Mimpi CIMB Group Kuasai Perbankan ASEAN

Laporan dari Kuala Lumpur

Mimpi CIMB Group Kuasai Perbankan ASEAN

- detikFinance
Jumat, 07 Mei 2010 17:02 WIB
Mimpi CIMB Group Kuasai Perbankan ASEAN
Kuala Lumpur - Perusahaan investment banking yang bermarkas di Malaysia, CIMB Group mempunyai mimpi besar untuk merajai perbankan di regional ASEAN. Berbagai strategi disiapkan perseroan di tahun 2010 ini.

Seperti diketahui, CIMB Group sampai saat ini telah melakukan ekspansi di 3 negara ASEAN selain Malaysia sebagai basis mereka, yaitu Indonesia melalui Bank CIMB Niaga, Singapura dengan CIMB Singapore, lalu Thailand melalui Bank Thai. Total aset CIMB Group per 31 April 2010 mencapai US$ 66 miliar.

CEO CIMB Group Dato' Sri Nazir Razak mengatakan, CIM Group akan membesarkan semua anak-anak usahanya di ASEAN, bahkan berencana untuk berekspansi di negara-negara ASEAN lainnya.

SCROLL TO CONTINUE WITH CONTENT

"Kami akan segera membuka usaha di Kamboja dan Vietnam dalam waktu dekat. Jadi dengan adanya bank milik CIMB di negara-negara ASEAN, maka para nasabah dapat melakukan transaksi perbankan di tiap negara di ASEAN," tutur Nazir dalam jumpa pers di Kuala Lumpur, Jumat (7/5/2010).

Di Indonesia, Nazir mengakui, pertumbuhan bisnis perbankan melalui CIMB Niaga meningkat pesat, apalagi pasca merger Bank Niaga dan Bank Lippo di tahun 2009 lalu. Demikian juga dengan bisnis perusahaan sekuritasnya.

"Bisnis kami di Indonesia menyumbang 20% dari keseluruhan. Di 2015 akan kami tingkatkan hingga mencapai 40%. Karena bisnis kita di Indonesia sangat bullish di tahun 2009 lalu," ujar Nazir.

Di Indonesia, Bank CIMB Niaga telah diberikan lampu hijau untuk melakukan akuisisi sebuah perusahaan pembiayaan (multifinance), meskipun nilai dan ukuran perusahaan yang akan diakuisisi tidak besar.

"Sudah ada shortlist daftar perusahaan yang akan kami akuisisi.
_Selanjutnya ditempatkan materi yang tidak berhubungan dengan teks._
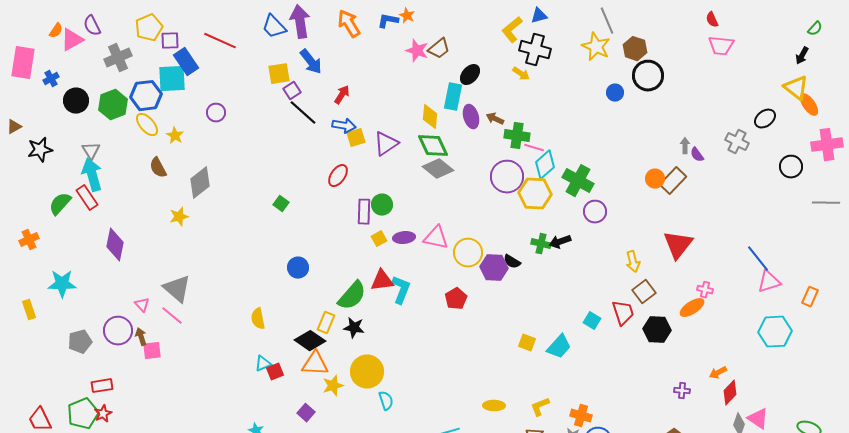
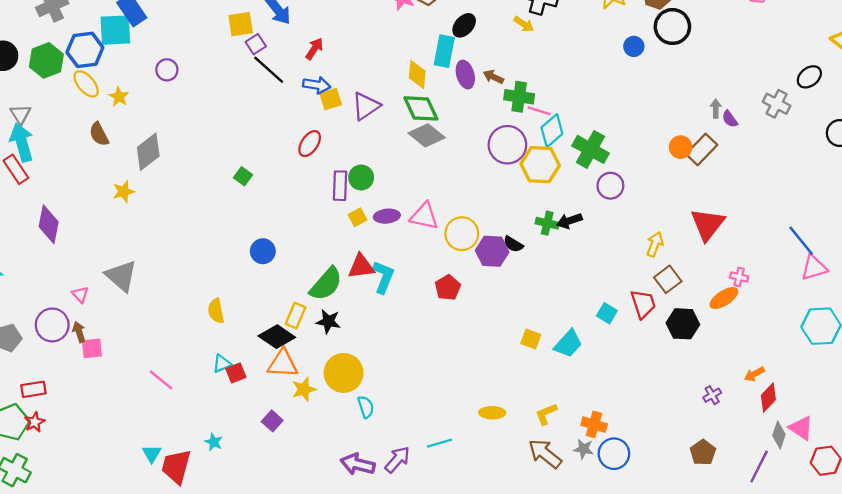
yellow arrow: (633, 262) -> (655, 244), turned -145
pink line: (172, 316) -> (161, 380), moved
purple cross: (682, 391) -> (712, 395), turned -35

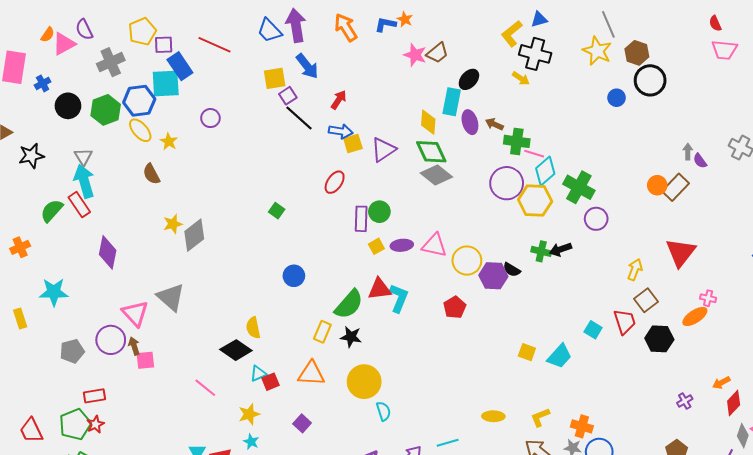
gray diamond: (148, 152) -> (194, 235), moved
pink triangle: (80, 295) -> (135, 313), size x1.8
black diamond: (277, 337) -> (236, 350), moved
yellow star: (304, 389) -> (249, 414), moved

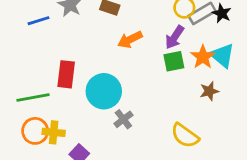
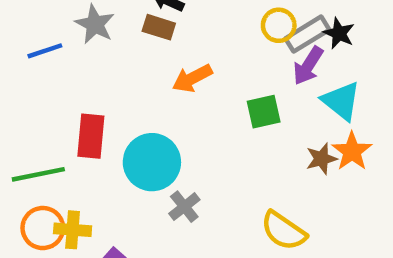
purple arrow: (175, 37) -> (308, 66), moved
orange star: (203, 57) -> (352, 151), moved

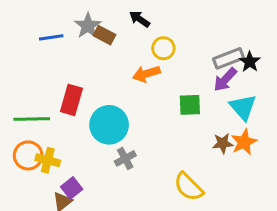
yellow circle: (279, 25) -> (163, 48), moved
brown rectangle: (159, 27) -> (104, 35), moved

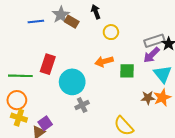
black arrow: (140, 19) -> (96, 12), turned 32
orange arrow: (146, 74) -> (104, 61), moved
yellow cross: (48, 160) -> (19, 118), moved

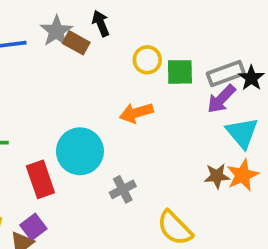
black arrow: (96, 12) -> (101, 23), moved
red rectangle: (48, 64) -> (40, 179), moved, turned -36
green square: (127, 71) -> (180, 72), moved
gray cross: (82, 105) -> (123, 189), moved

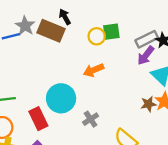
gray star: (56, 31) -> (25, 26), moved
brown rectangle: (76, 43) -> (51, 31), size x1.6
green square: (180, 72) -> (111, 32), moved

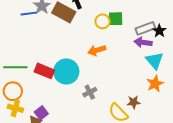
purple arrow: (146, 56) -> (143, 42), turned 54
brown star: (148, 104) -> (134, 102), moved
red rectangle: (38, 119) -> (44, 71), moved, turned -48

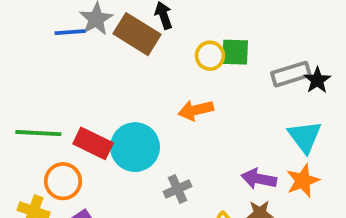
purple arrow: (143, 42) -> (259, 179), moved
orange circle: (13, 91) -> (63, 181), moved

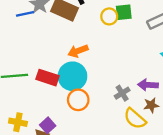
orange arrow: (196, 110) -> (78, 51), moved
orange circle: (63, 181) -> (78, 100), moved
gray cross: (177, 189) -> (122, 93), moved

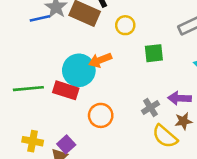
green square: (124, 12) -> (154, 53), moved
yellow circle: (109, 16) -> (125, 25), moved
cyan circle: (72, 76) -> (79, 70), moved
Size-nya tidak besar, mungkin pangsa pasarnya hanya 5%, tapi kita cari yang berpotensi besar untuk berkembang," ujar Presiden Direktur CIMB Niaga Arwin Rasyid di tempat yang sama.

Arwin mengatakan, Bank CIMB Niaga juga akan mengembangkan usaha syariahnya di Indonesia, karena CIMB Group merupakan leader di bidang syariah banking di dunia.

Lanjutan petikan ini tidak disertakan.